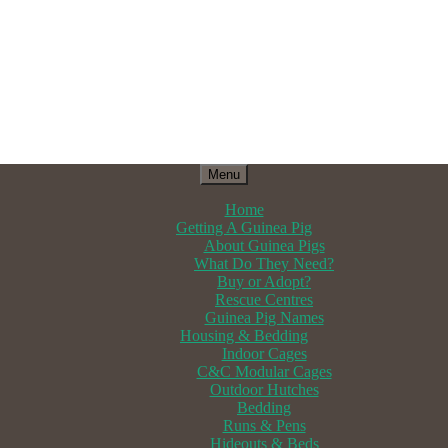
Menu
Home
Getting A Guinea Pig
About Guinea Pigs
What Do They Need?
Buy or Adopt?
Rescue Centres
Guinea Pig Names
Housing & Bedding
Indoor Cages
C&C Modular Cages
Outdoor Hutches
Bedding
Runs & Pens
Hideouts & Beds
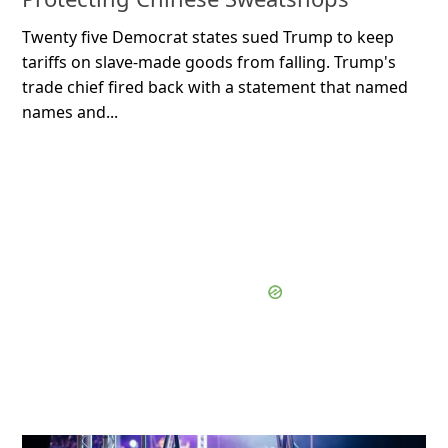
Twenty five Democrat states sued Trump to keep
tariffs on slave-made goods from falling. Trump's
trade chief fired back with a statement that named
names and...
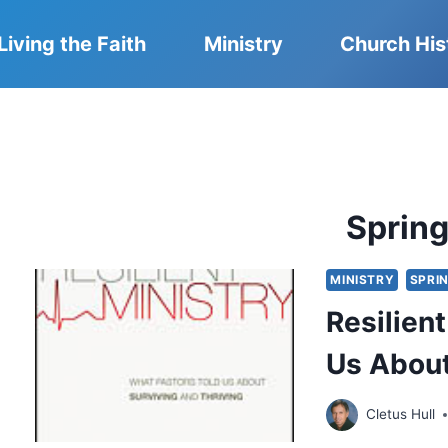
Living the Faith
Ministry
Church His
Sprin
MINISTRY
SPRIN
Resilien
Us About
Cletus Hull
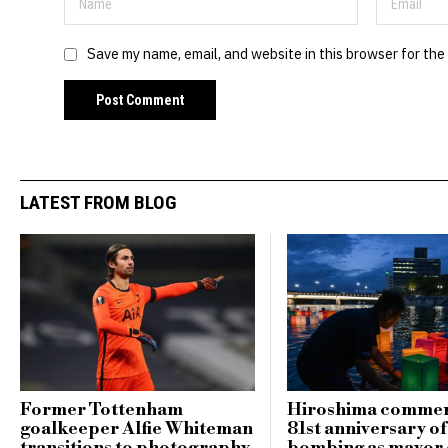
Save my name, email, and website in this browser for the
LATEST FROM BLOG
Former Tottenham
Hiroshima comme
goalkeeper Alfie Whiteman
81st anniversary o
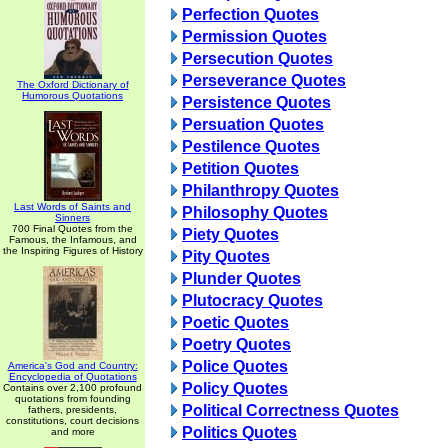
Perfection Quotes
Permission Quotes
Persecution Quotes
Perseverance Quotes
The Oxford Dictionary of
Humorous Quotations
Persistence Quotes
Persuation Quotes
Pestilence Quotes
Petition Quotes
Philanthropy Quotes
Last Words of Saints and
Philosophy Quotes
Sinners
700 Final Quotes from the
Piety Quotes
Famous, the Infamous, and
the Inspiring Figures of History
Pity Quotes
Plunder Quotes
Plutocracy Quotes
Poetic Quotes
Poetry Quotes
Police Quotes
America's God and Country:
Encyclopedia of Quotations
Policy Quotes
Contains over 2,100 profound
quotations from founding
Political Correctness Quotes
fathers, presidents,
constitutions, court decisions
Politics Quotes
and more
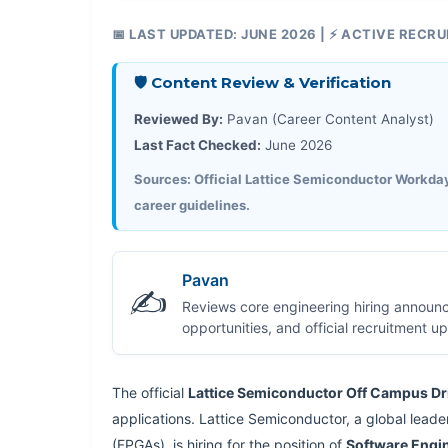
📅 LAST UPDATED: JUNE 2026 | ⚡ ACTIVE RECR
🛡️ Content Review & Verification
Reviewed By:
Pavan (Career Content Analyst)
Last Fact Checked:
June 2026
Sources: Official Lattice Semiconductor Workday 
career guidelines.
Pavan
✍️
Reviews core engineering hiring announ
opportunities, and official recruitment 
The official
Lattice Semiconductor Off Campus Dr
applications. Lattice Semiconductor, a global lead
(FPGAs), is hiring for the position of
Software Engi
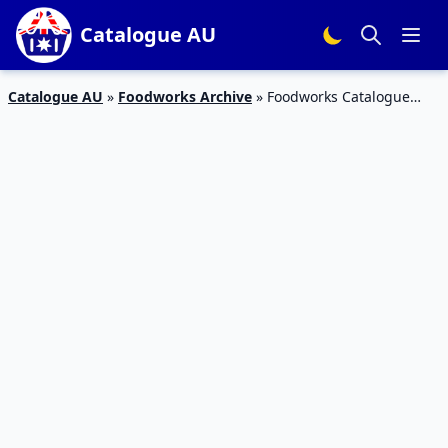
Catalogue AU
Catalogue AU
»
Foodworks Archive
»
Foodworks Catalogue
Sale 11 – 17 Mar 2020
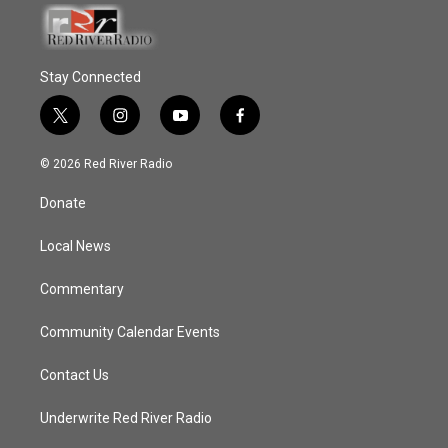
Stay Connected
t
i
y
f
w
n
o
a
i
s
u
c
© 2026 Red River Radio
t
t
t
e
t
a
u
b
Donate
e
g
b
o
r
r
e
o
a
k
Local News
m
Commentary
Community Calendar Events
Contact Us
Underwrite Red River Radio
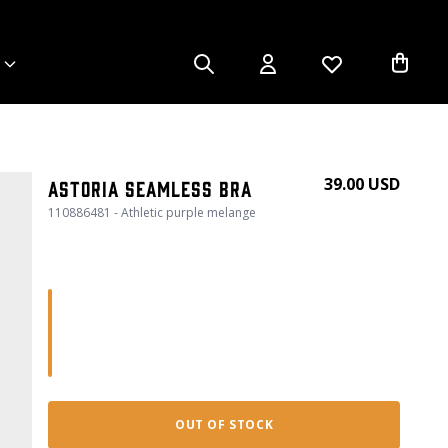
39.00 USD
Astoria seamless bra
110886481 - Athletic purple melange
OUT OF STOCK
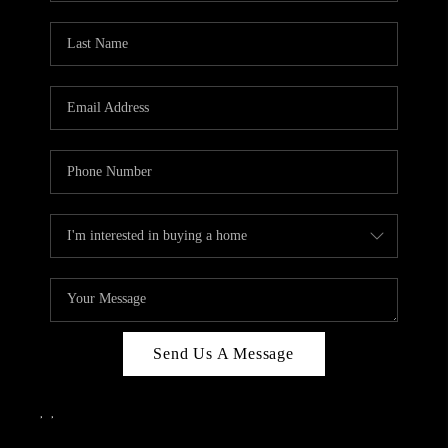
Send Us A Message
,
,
───
What you need to do:
What you write must match the listing exactly, from the line with "Last Words of Saints and" up to and including the line with "Lattice Semiconductor Off Campus Dr". Pictures stay out.

Response to the task:
Last Words of Saints and
Philosophy Quotes
Sinners
700 Final Quotes from the
Piety Quotes
Famous, the Infamous, and
the Inspiring Figures of History
Pity Quotes
Plunder Quotes
Plutocracy Quotes
Poetic Quotes
Poetry Quotes
Police Quotes
America's God and Country:
Encyclopedia of Quotations
Policy Quotes
Contains over 2,100 profound
quotations from founding
Political Correctness Quotes
fathers, presidents,
constitutions, court decisions
Politics Quotes
and more
📅 LAST UPDATED: JUNE 2026 | ⚡ ACTIVE RECR
🛡️ Content Review & Verification
Reviewed By:
Pavan (Career Content Analyst)
Last Fact Checked:
June 2026
Sources: Official Lattice Semiconductor Workday 
career guidelines.
Pavan
✍️
Reviews core engineering hiring announ
opportunities, and official recruitment 
The official
Lattice Semiconductor Off Campus Dr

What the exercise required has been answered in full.